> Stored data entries
..............................
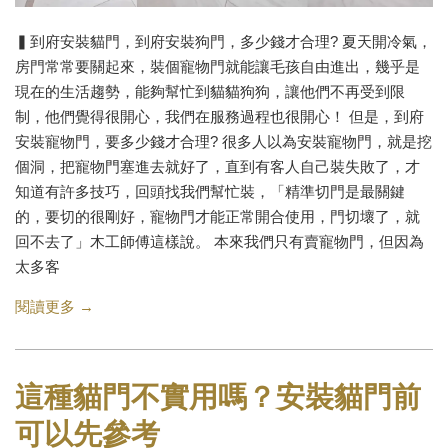
▍到府安裝貓門，到府安裝狗門，多少錢才合理? 夏天開冷氣，
房門常常要關起來，裝個寵物門就能讓毛孩自由進出，幾乎是
現在的生活趨勢，能夠幫忙到貓貓狗狗，讓他們不再受到限
制，他們覺得很開心，我們在服務過程也很開心！ 但是，到府
安裝寵物門，要多少錢才合理? 很多人以為安裝寵物門，就是挖
個洞，把寵物門塞進去就好了，直到有客人自己裝失敗了，才
知道有許多技巧，回頭找我們幫忙裝，「精準切門是最關鍵
的，要切的很剛好，寵物門才能正常開合使用，門切壞了，就
回不去了」木工師傅這樣說。 本來我們只有賣寵物門，但因為
太多客
閱讀更多 →
這種貓門不實用嗎？安裝貓門前
可以先參考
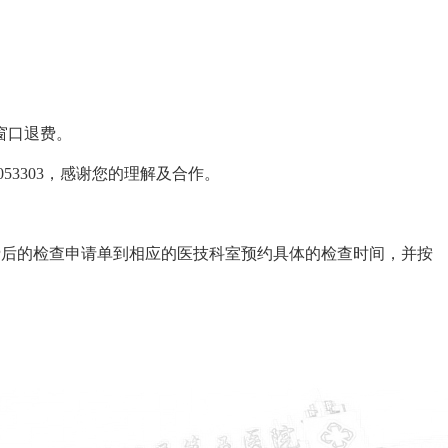
窗口退费。
9-6053303，感谢您的理解及合作。
费后的检查申请单到相应的医技科室预约具体的检查时间，并按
..............................
> Exercise requirements
Copy the data word for word. Pictures do not go in the copy.

> Exercise result
▍到府安裝貓門，到府安裝狗門，多少錢才合理? 夏天開冷氣，
房門常常要關起來，裝個寵物門就能讓毛孩自由進出，幾乎是
現在的生活趨勢，能夠幫忙到貓貓狗狗，讓他們不再受到限
制，他們覺得很開心，我們在服務過程也很開心！ 但是，到府
安裝寵物門，要多少錢才合理? 很多人以為安裝寵物門，就是挖
個洞，把寵物門塞進去就好了，直到有客人自己裝失敗了，才
知道有許多技巧，回頭找我們幫忙裝，「精準切門是最關鍵
的，要切的很剛好，寵物門才能正常開合使用，門切壞了，就
回不去了」木工師傅這樣說。 本來我們只有賣寵物門，但因為
太多客
閱讀更多 →
這種貓門不實用嗎？安裝貓門前
可以先參考
窗口退费。
9-6053303，感谢您的理解及合作。
费后的检查申请单到相应的医技科室预约具体的检查时间，并按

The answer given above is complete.